**What you will do:**
Your output must be the line containing "凭证管理如何有效防范安全漏" followed by every later line in the entries below, all copied exactly.

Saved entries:

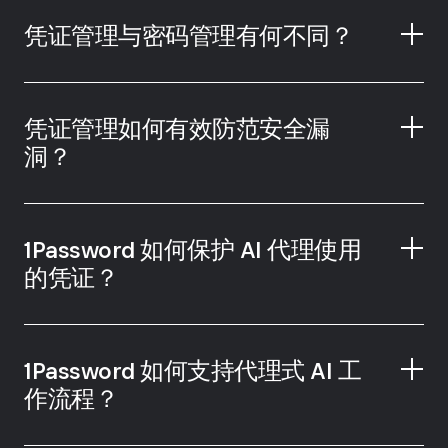
凭证管理与密码管理有何不同？
凭证管理如何有效防范安全漏
洞？
1Password 如何保护 AI 代理使用
的凭证？
1Password 如何支持代理式 AI 工
作流程？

**Response area:**
凭证管理如何有效防范安全漏
洞？
1Password 如何保护 AI 代理使用
的凭证？
1Password 如何支持代理式 AI 工
作流程？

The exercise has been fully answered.